(Saved data entries)
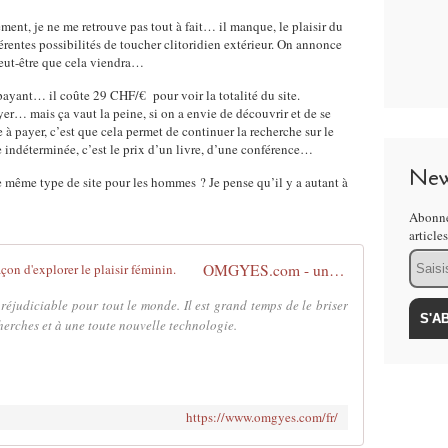
ment, je ne me retrouve pas tout à fait… il manque, le plaisir du
érentes possibilités de toucher clitoridien extérieur. On annonce
Peut-être que cela viendra…
t payant… il coûte 29 CHF/€
pour voir la totalité du site.
er… mais ça vaut la peine, si on a envie de découvrir et de se
 à payer, c’est que cela permet de continuer la recherche sur le
e indéterminée, c’est le prix d’un livre, d’une conférence…
New
le même type de site pour les hommes ? Je pense qu’il y a autant à
Abonne
article
Email
OMGYES.com - une toute nouvelle façon d'explorer le plaisir féminin.
réjudiciable pour tout le monde. Il est grand temps de le briser
herches et à une toute nouvelle technologie.
https://www.omgyes.com/fr/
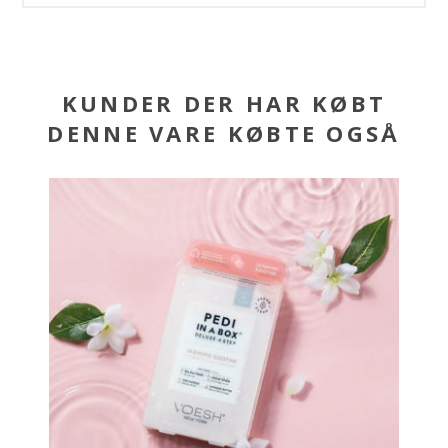
KUNDER DER HAR KØBT
DENNE VARE KØBTE OGSÅ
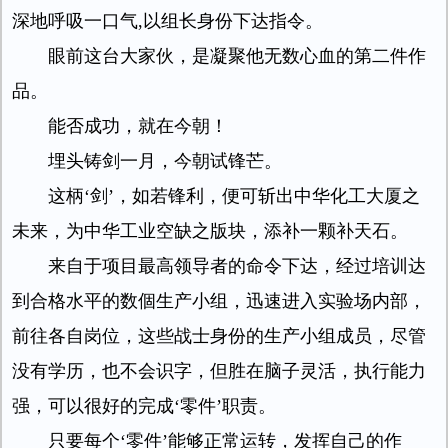
深地呼吸一口气,以组长身份下达指令。
眼前这台大家伙，是凝聚他无数心血的第二件作
品。
能否成功，就在今朝！
埋头铸剑一月，今朝试锋芒。
这柄‘剑’，如若锋利，便可斩出中华化工大厦之
未来，为中华工业空缺之版块，添补一颗补天石。
来自于项目最高领导者的命令下达，经过培训达
到合格水平的数個生产小组，迅速进入实验场内部，
前往各自岗位，这些战士身份的生产小组成员，尽管
没有学历，也不会识字，但胜在脑子灵活，执行能力
强，可以很好的完成‘零件’职责。
只要每个‘零件’能够正常运转，发挥自己的作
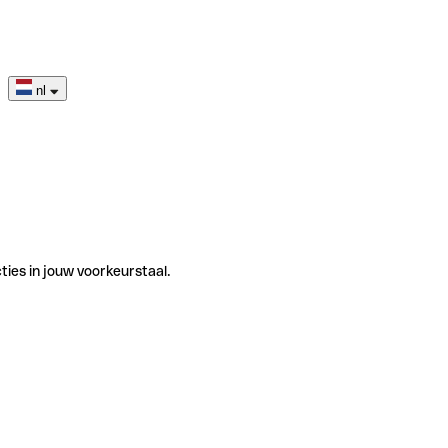
nl
ties in jouw voorkeurstaal.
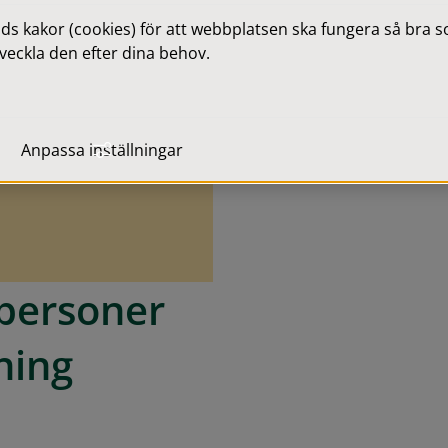
 kakor (cookies) för att webbplatsen ska fungera så bra som
veckla den efter dina behov.
Anpassa inställningar
 personer 
ning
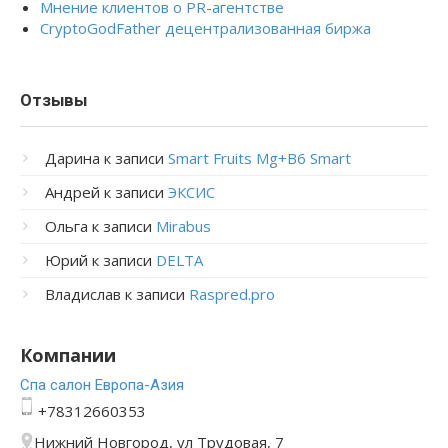
Мнение клиентов о PR-агентстве
CryptoGodFather децентрализованная биржа
Отзывы
Дарина
к записи
Smart Fruits Mg+B6 Smart
Андрей
к записи
ЭКСИС
Ольга
к записи
Mirabus
Юрий
к записи
DELTA
Владислав
к записи
Raspred.pro
Компании
Спа салон Европа-Азия
+78312660353
Нижний Новгород, ул Трудовая, 7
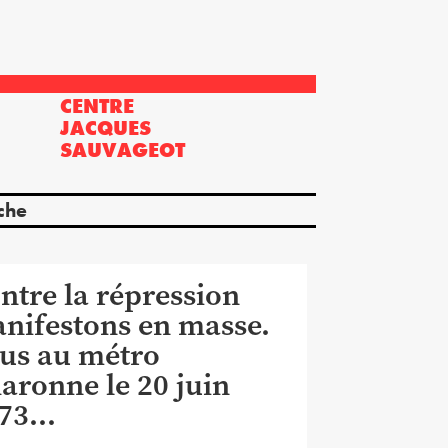
CENTRE
?
JACQUES
SAUVAGEOT
che
ntre la répression
nifestons en masse.
us au métro
aronne le 20 juin
973…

*Required work*
Retype each line of the data exactly, beginning with the first; include the line containing "埋头铸剑一月，今朝试锋芒。" and stop there, skipping every picture.

*Answer space*
ment, je ne me retrouve pas tout à fait… il manque, le plaisir du
érentes possibilités de toucher clitoridien extérieur. On annonce
Peut-être que cela viendra…
t payant… il coûte 29 CHF/€
pour voir la totalité du site.
er… mais ça vaut la peine, si on a envie de découvrir et de se
 à payer, c’est que cela permet de continuer la recherche sur le
e indéterminée, c’est le prix d’un livre, d’une conférence…
New
le même type de site pour les hommes ? Je pense qu’il y a autant à
Abonne
article
Email
OMGYES.com - une toute nouvelle façon d'explorer le plaisir féminin.
réjudiciable pour tout le monde. Il est grand temps de le briser
herches et à une toute nouvelle technologie.
https://www.omgyes.com/fr/
KUNDER DER HAR KØBT
DENNE VARE KØBTE OGSÅ
深地呼吸一口气,以组长身份下达指令。
眼前这台大家伙，是凝聚他无数心血的第二件作
品。
能否成功，就在今朝！
埋头铸剑一月，今朝试锋芒。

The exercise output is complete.